Contemporary research on EV charging demand prediction focuses on user behavior analysis and the coupling characteristics between user behavior, road networks, and EVs (Arias et al., 2017; Li et al., 2018; Liu et al., 2022). Charging demand is generated due to the lack of energy of electric vehicles, and user behavior is the dominant factor of electric vehicle battery energy change, where user behavior users include charging time selection, travel mileage selection and driving strategy; thus, user behavior analysis is the difficulty and key to charging demand prediction. In recent years, load prediction models based on IoT big data platforms for obtaining user psychological and behavioral characteristics to meet real-time charging demand have been the focus of research (Ge et al., 2020), (Ge et al., 2020) obtains regenerative feature data by obtaining historical travel information and using data mining and fusion techniques to analyze the distribution pattern of residential trips and charging behavior characteristics. (Xydas et al., 2016) starts with the analysis of real charging data to establish a framework of features for EV charging demands. The model uses data analysis methods to extract the information hidden behind charging events to characterize EV charging loads. (Arias et al., 2017) proposes a time-space EV charging-electricity demand prediction model based on real-time CCTV data in Seoul, Korea. Traffic data (i.e., arrival rates) and EV battery information (i.e., SOC levels and charging patterns) are used to calculate EV charging demands. (Jahangir et al., 2021) proposes a supervised EV demand prediction method called EVGANS, which was developed in a 3D environment based on generative adversarial networks that can represent different characteristics of EV charging demands. (Zhao et al., 2021) addresses the problem of prediction accuracy by developing a new data-driven prediction framework, which improves the application of charging demand prediction models and enhances the prediction accuracy in complex real-world scenarios. (Yang et al., 2020) proposes an analytical framework for EV charging demand, emphasizing that charging demand is mainly determined by users’ travel behavior and bounded rational behavior. (Zang et al., 2020; Zang et al., 2021) analyze the information of user consumption behavior from practical load data from residential customers, and predict regional charging load based on deep learning algorithm.

Recent research methods show that researchers focus on individual user charging SOC feature mining and user charging strategy distribution based on model group behavior and its impact on charging demand prediction (Yang et al., 2017; Chaudhari et al., 2018; Calearo et al., 2019).

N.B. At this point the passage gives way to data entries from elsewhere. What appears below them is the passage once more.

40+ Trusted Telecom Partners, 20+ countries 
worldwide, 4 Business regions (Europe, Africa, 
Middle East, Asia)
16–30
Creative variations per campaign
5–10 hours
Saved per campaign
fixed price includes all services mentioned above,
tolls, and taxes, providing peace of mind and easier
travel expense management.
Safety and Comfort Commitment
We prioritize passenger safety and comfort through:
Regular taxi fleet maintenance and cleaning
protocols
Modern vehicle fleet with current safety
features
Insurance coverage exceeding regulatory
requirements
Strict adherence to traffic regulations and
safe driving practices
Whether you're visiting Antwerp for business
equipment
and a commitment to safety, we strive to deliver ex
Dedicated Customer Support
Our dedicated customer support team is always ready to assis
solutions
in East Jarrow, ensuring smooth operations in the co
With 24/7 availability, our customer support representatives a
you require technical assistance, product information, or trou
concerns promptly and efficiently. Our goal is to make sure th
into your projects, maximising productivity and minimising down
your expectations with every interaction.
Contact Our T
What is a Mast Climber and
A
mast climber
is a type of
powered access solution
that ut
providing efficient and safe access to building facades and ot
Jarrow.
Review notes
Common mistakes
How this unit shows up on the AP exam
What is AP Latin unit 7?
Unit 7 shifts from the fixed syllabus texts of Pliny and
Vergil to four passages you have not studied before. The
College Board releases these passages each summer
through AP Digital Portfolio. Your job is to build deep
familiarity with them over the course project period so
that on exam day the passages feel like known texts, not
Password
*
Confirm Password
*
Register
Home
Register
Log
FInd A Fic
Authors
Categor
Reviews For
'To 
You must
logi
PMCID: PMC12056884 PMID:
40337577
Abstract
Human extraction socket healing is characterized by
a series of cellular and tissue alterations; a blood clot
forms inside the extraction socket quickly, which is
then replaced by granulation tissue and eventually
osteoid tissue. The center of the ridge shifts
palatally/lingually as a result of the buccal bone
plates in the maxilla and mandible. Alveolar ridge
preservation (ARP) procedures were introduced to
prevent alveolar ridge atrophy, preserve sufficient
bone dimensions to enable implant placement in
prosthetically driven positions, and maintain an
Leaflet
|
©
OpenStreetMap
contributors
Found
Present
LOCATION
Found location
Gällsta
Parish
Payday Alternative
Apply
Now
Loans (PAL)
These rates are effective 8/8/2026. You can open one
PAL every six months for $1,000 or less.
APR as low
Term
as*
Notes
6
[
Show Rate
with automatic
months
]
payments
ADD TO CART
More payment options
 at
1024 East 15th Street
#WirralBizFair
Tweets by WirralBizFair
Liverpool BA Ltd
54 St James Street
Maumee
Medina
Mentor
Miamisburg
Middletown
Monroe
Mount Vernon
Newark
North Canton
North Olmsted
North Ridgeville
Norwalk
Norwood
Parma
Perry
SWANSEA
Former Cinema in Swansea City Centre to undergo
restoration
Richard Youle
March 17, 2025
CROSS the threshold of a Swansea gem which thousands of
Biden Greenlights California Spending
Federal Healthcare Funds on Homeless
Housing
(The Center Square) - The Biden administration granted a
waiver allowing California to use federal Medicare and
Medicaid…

A Marquardt (LM) training method based on a rough structure was developed using Levenberg’s feedforward and recursive artificial neural network (ANN). The method considers the correlation between arrival time, departure time and trip length (Jahangir et al., 2019). (Yi et al., 2020) investigates the spatial and temporal distribution of an EV charging demand in different urban functional areas and temperatures. The method describes the variability of individual users and considers various objective factors, such as time, location, temperature, and road conditions. (Lin et al., 2019) establishes an agent-based travel chain model (ABTCM) to study the distribution of electric vehicle (EV) charging demand and its dynamic characteristics, where a large number of EV charging demand differentiation models are considered. (Majidpour et al., 2014; Yi and Bauer, 2015) links charging demand to the urgency coefficient of user charging behavior, which gave a mathematical model to describe charging demand behavior, but lacked a method to determine charging demand behavior. (Ge et al., 2020) predicts the future 24-hour SOC variation curve of a single EV based on user historical SOC data, but this is only applicable to the more regular user SOC historical data, while the method lacks a grasp of user behavior. Based on a large amount of literature, it is known that user behavior is a deterministic strategy made by users based on factors, such as current time and remaining SOC, and there is a lack of research on accurate mathematical models of user charging and discharging strategies in current research due to the large number of factors influencing user behavior.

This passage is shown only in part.